By Edouard H. R. Gluck, AP
Pictured in this Jan. 15 file photo is the Airbus 320 US Airways aircraft that went down in the Hudson River in New York. A security tape released Thursday shows a 47 minute-long video account of Flight 1549's emergency landing in the Hudson River.
NEW YORK (AP) — Divers have started fastening rigging to the left engine of the US Airways plane in preparation for lifting it from the murky waters of the Hudson River.

A spokesman with the U.S. Army Corps of Engineers says the removal process is deliberate, methodical and time-consuming and could possibly take until Saturday.

The engine was located Tuesday, and divers confirmed it was the engine the following day. The rest of the plane was taken by barge to New Jersey for examination.

The Airbus A320 crash-landed in the Hudson shortly after takeoff from LaGuardia Airport after hitting a flock of birds and losing thrust in both engines. All 155 people on board survived.

A newly released security camera tape shows the emergency ditching of US Airways Flight 1549 in all its stunning drama — from seconds after the jetliner splashed into the frigid water until well after the last of the passengers and crew members were rescued.

The tape, made available to news media on Thursday by the Consolidated Edison utility, runs 47 minutes and 5 seconds — by far the longest video account of what Gov. David Paterson termed "a miracle on the Hudson."

It also provides the most precise continuous record of when rescuers arrived and what happened when they did. At points in the tape, a dozen watercraft of different kinds can be seen clustered around the drifting plane.

Flight 1549, bound for Charlotte, had just taken off when it collided with a flock of birds, disabling both its engines. The pilot, Capt. Chesley Sullenberger of Danville, Calif., guided the crippled Airbus A320 to a splashdown in what experts have called a heroic feat of flying.

The Con Ed tape, which company spokesman Chris Olert said was recorded by a security camera at a steam plant on Manhattan's west side, begins with the plane hitting the river and skidding to a halt in a spray of water and steam at 3:25 p.m.

Within a minute, an emergency slide folds from the plane's right side, and the first passengers and crewmembers appear on the wings where dozens gathered to await rescue. One or two people are visible in the water, which authorities said was a dangerous 41 degrees at the time.

The first rescue craft, the New York Waterway commuter ferry Thomas Jefferson, reaches the floating aircraft at 3:29 p.m. and begins taking people off the right wing as deckhands toss life jackets into the water and lower a ladder to pull out people.

That ferry had just pulled away from a terminal with 22 passengers bound for Weehawken, N.J., and rescued 56 people from the plane, NY Waterway spokesman Pat Smith said. By day's end, 14 of the company's 34 ferries played some role in the drama, he said.

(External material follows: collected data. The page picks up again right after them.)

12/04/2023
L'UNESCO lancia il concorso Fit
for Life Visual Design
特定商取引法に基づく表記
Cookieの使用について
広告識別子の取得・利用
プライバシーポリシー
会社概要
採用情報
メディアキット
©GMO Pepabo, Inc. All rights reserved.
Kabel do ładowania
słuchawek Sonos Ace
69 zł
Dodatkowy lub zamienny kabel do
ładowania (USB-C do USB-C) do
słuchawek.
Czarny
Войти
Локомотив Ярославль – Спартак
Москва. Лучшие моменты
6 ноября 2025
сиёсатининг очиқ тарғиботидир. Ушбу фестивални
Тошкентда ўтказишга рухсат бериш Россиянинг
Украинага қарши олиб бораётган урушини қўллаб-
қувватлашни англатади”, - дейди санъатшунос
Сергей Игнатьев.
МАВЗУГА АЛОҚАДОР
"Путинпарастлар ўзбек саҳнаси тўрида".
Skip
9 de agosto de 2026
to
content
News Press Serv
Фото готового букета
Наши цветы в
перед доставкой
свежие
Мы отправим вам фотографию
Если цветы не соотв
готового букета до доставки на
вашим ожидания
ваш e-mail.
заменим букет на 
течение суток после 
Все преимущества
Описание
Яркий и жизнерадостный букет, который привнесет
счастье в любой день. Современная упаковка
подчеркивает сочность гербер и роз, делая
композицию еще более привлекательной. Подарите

Two minutes later, a second ferry, the Gov. Thomas Keane, reaches the scene from the New Jersey side of the river and takes 24 people, followed a minute later by a third NY Waterway ferry, the Yogi Berra, which rescues 22 people.

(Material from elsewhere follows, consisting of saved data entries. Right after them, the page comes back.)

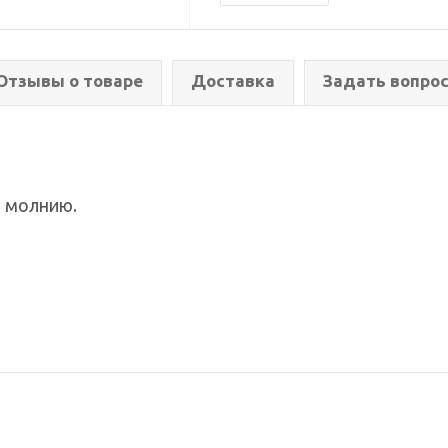
Отзывы о товаре
Доставка
Задать вопро
а молнию.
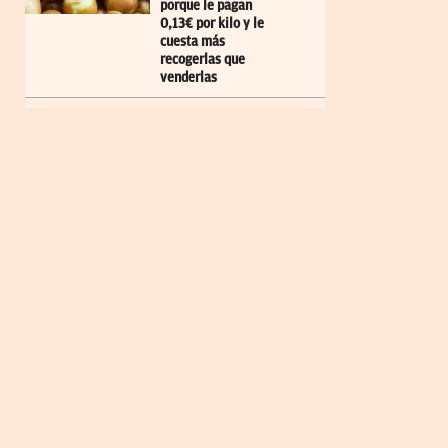
porque le pagan
0,13€ por kilo y le
cuesta más
recogerlas que
venderlas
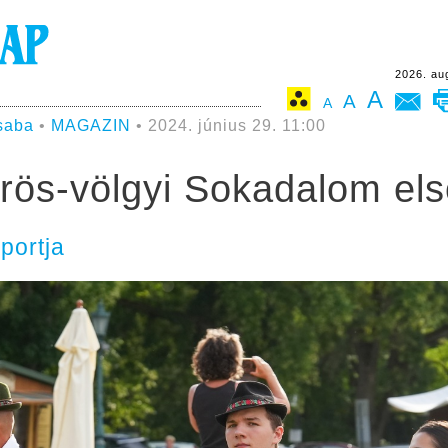
2026. au
A
A
A
saba
•
MAGAZIN
• 2024. június 29. 11:00
örös-völgyi Sokadalom el
portja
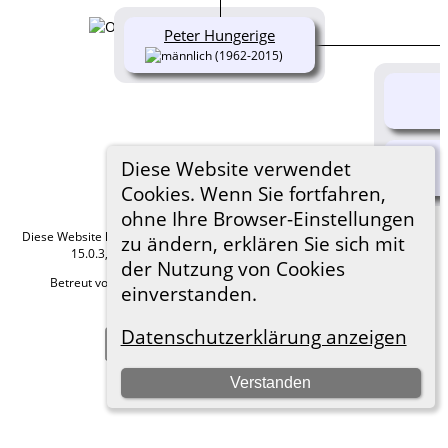
Peter Hungerige
(1962-2015)
Diese Website verwendet
Cookies. Wenn Sie fortfahren,
ohne Ihre Browser-Einstellungen
Diese Website läuft mit
The Next Generation of Genealogy Sitebuilding
v.
zu ändern, erklären Sie sich mit
15.0.3, programmiert von Darrin Lythgoe © 2001-2026.
der Nutzung von Cookies
Betreut von
Roland zu Dortmund e.V.
. |
Datenschutzerklärung
.
einverstanden.
Hier geht es zum Impressum
Datenschutzerklärung anzeigen
Zur Desktop-Webseite wechseln
Verstanden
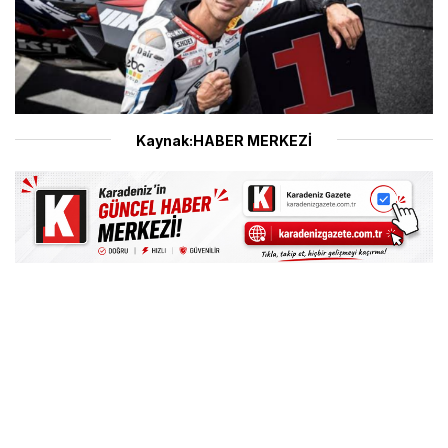
Kaynak:HABER MERKEZİ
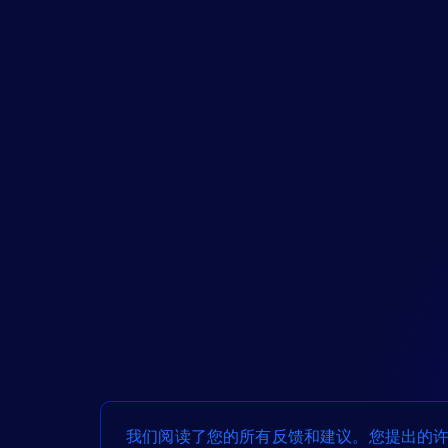
我们阅读了您的所有反馈和建议。您提出的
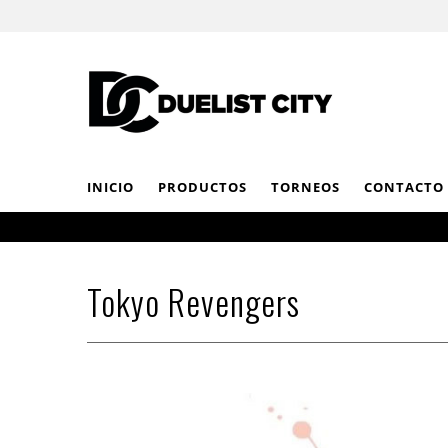
INICIO
PRODUCTOS
TORNEOS
CONTACTO
Tokyo Revengers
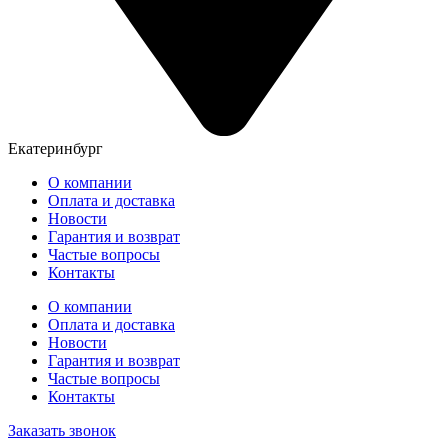
Екатеринбург
О компании
Оплата и доставка
Новости
Гарантия и возврат
Частые вопросы
Контакты
О компании
Оплата и доставка
Новости
Гарантия и возврат
Частые вопросы
Контакты
Заказать звонок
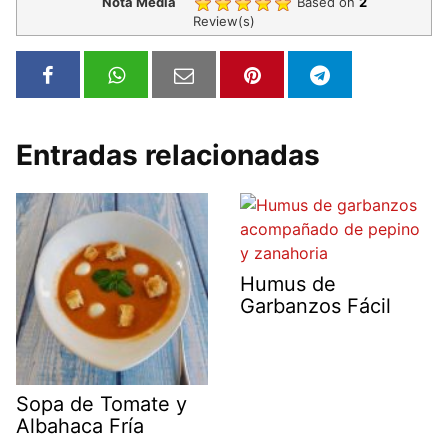
Nota Media
Based on
2
Review(s)
Entradas relacionadas
Humus de
Garbanzos Fácil
Sopa de Tomate y
Albahaca Fría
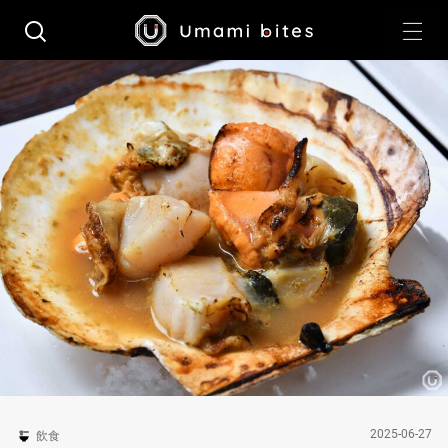
2025-06-27
飲食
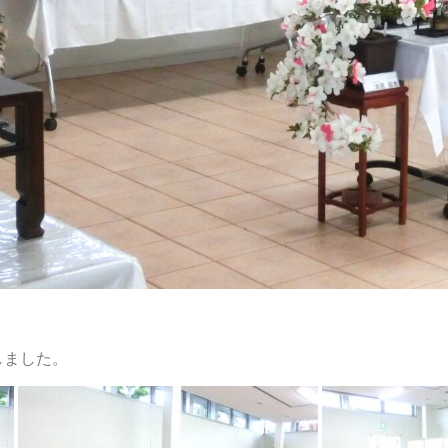
しました。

By 3:48 p.m., six ferries have converged on the plane, along with two police helicopters, two police and fire department emergency boats apiece, a U.S. Coast Guard cutter, a Circle Line sightseeing boat and a private boat, whose owner, Scott Koen, rescues six people and helps them aboard a ferry.

By then, the survivors are safely away from the plane, which is sinking as it drifts downstream at about 3 mph, with the rescue fleet fighting the current to stay with it. Only the aircraft's dark blue vertical tail fin, cockpit windows and left wing tip are visible as the tape ends at 4:12 p.m.

Sullenberger told federal investigators that in deciding the river was his only choice, he looked for an area where boats were nearby and could get to the plane in a hurry.

The camera position indicates that the plane landed in mid-river at approximately 58th Street.

Olert said the tape initially was turned over to the National Transportation Safety Board, which is investigating the crash landing. He said the NTSB approved its release to the media on Wednesday.

The aircraft was taken by barge to a Jersey City marina for examination. The left engine, which sheared off on impact with the water, was found by divers Wednesday.